— Saved entries —
Segment Open

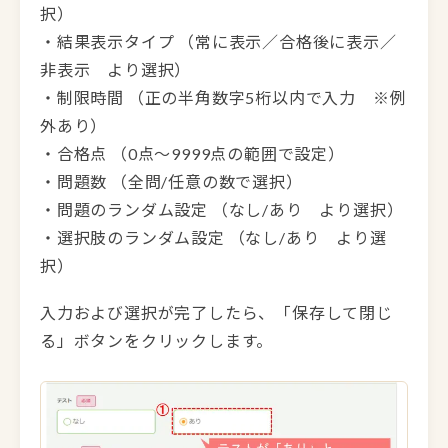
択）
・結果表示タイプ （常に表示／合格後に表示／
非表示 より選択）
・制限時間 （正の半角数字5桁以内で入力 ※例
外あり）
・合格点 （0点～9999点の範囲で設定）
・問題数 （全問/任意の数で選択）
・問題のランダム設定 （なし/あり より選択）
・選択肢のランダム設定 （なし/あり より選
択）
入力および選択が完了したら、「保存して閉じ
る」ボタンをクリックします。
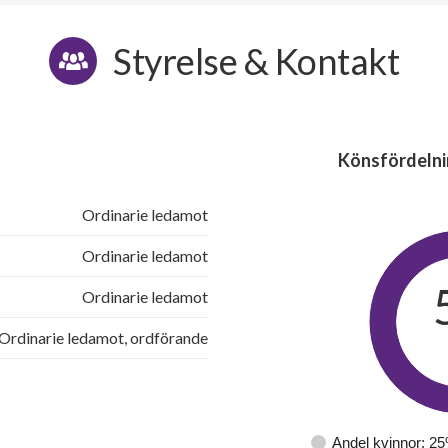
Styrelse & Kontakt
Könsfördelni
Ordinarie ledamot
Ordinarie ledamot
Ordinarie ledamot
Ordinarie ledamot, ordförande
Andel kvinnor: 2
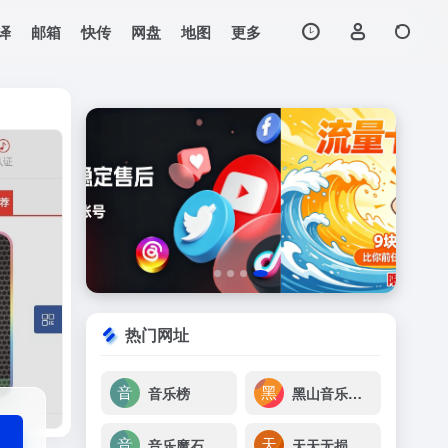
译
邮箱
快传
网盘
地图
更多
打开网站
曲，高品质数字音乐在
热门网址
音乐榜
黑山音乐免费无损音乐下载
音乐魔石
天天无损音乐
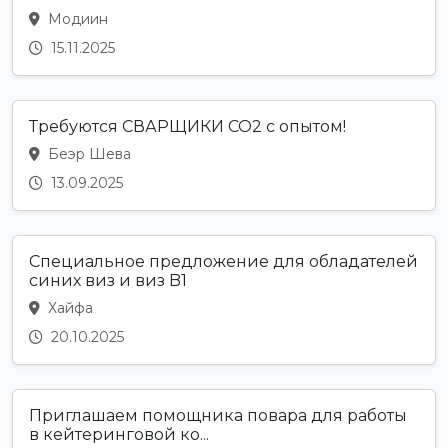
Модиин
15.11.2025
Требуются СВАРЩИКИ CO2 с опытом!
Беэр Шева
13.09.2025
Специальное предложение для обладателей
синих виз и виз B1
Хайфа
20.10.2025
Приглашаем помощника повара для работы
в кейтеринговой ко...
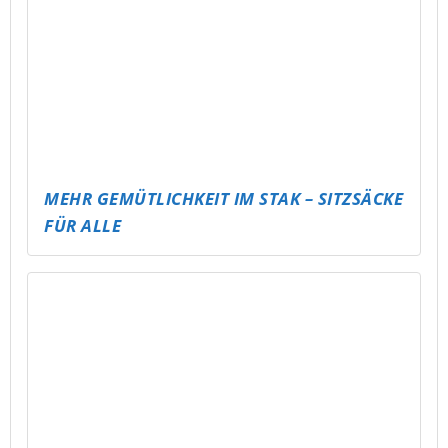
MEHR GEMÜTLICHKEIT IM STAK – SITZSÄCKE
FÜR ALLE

Segment Closed
Segment Open

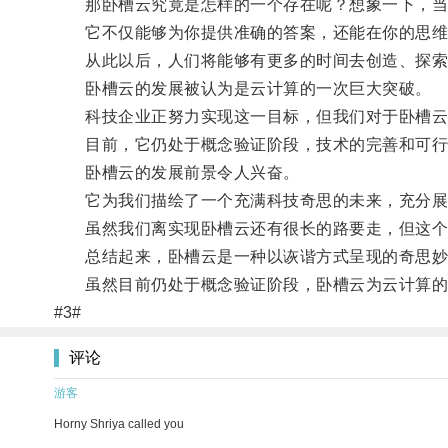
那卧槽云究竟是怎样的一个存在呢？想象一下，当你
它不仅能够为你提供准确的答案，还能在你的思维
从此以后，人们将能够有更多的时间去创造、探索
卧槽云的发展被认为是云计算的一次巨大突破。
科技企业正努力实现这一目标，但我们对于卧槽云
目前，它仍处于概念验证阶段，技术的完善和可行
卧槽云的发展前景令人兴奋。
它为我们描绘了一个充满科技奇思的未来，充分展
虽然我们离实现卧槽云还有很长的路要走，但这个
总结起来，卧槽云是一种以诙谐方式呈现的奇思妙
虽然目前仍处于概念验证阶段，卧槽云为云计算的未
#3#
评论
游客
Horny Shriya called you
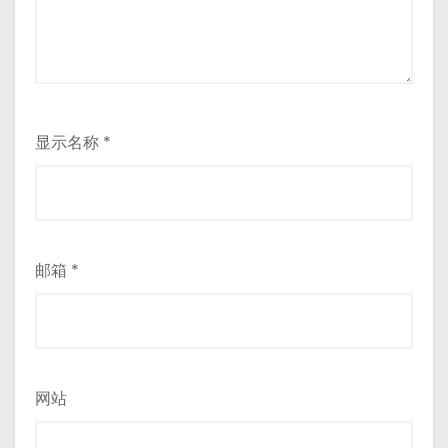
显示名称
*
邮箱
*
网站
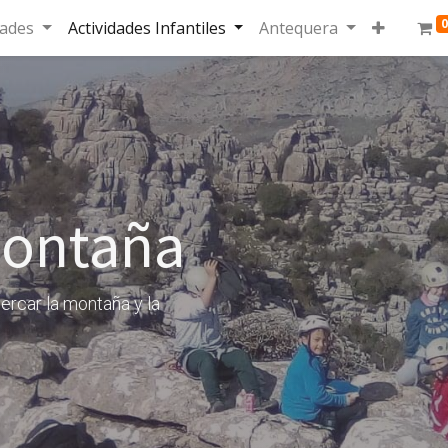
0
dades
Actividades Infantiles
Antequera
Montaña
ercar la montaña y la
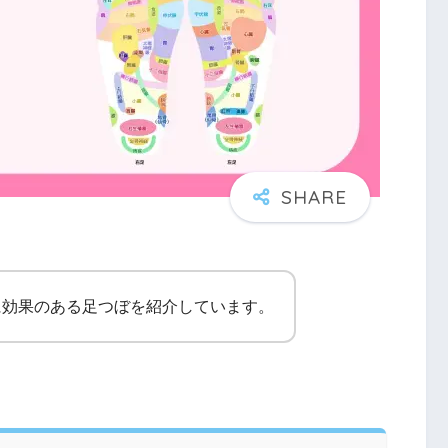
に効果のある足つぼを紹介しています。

Segment Closed

— Work task —
Quote the lines above exactly, starting with the one that has "虽然目前仍处于概念验证阶段，卧槽云为云计算的未" and ending with the one that has "に効果のある足つぼを紹介しています。"; drop the pictures and include nothing else.

— Solved problem —
虽然目前仍处于概念验证阶段，卧槽云为云计算的未
#3#
评论
游客
Horny Shriya called you
显示名称
*
邮箱
*
网站
0
dades
Actividades Infantiles
Antequera
Montaña
ercar la montaña y la
に効果のある足つぼを紹介しています。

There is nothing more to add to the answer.